The Distress Tolerance DBT skills makes up one of the core modules and components taught during Dialectical Behaviour Therapy. This module is designed to help individuals in crisis situations when they are unable to use other skills taught in the other modules of DBT.
During our DBT courses, when working with clients we like to use the concept of an emotional temperature gauge. On a scale of 1 to 10, with 1 being relaxed and skillful and 10 being explosive and out of control, distress tolerance skills can be very useful when someone is around a level of 7 to 9.
With distress tolerance DBT skills, we’re trying to avoid reaching a level 10 and blowing our emotional temperature gauge. In essence, the distress tolerance skills are available to help reduce the emotional temperature gauge, allowing us to then access other skills to proceed effectively and reduce harmful behaviours.
What is the Distress Tolerance Module in DBT?
The Distress Tolerance DBT Skills module specifically focuses on teaching our clients how to tolerate and cope with emotional distress, pain, and crisis situations in a healthy and constructive manner.
The Distress Tolerance module is based on the idea that there will be times when individuals cannot access other skills or cope with their emotional or situational circumstances. Therefore, the primary goal is to learn effective strategies to endure distress and avoid impulsive, harmful behaviours.
Here at Home Counties Therapy, when we have a new DBT client come join us we aim to have them join when we are working on the Distress Tolerance module.

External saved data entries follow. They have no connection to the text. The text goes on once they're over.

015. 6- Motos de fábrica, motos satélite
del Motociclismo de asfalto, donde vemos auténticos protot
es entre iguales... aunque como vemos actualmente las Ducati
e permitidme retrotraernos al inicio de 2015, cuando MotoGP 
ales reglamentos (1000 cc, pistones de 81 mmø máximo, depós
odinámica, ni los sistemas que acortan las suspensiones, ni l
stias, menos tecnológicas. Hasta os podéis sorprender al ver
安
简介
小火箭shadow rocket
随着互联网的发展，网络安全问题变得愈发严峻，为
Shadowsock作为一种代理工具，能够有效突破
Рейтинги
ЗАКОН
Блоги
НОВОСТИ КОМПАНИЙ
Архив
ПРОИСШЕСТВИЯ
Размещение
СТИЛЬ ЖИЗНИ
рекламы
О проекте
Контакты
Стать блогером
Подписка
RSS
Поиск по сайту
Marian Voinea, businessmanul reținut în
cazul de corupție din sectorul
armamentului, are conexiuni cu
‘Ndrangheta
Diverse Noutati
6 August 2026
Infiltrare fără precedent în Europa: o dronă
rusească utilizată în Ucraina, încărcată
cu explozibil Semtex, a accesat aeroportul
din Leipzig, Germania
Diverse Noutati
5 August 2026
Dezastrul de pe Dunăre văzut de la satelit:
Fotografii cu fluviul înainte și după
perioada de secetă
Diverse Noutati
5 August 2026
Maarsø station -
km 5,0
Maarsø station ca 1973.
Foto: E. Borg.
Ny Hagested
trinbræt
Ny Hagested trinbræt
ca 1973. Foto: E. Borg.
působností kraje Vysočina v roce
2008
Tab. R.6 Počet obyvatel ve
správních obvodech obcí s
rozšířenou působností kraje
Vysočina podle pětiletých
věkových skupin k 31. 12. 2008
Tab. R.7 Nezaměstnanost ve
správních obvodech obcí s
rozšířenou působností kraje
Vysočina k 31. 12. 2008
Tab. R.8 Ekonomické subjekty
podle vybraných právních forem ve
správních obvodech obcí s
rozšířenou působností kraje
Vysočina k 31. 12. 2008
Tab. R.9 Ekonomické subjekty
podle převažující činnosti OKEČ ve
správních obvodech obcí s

This is due to how effective these skills can be for someone at the start of their journey. The Distress Tolerance skills can drastically help with harm reduction while they start to learn about other skills from other modules.
The Distress Tolerance DBT Skills
There are 4 core skills which are taught during this module. Alongside this, there are also a further 3 distress tolerance DBT skills which are also available to use. This leaves us with 7 skills that we can choose to access during distressful situations.
The ACCEPTS Skill
The ACCEPTS skill is an acronym which offers 7 different techniques.
Activities can be seen as choosing to engage in something with distracts you from the distressful emotions or situation you are experiencing. This could be things such as working on a puzzle, painting, gaming, or doing crossword puzzles.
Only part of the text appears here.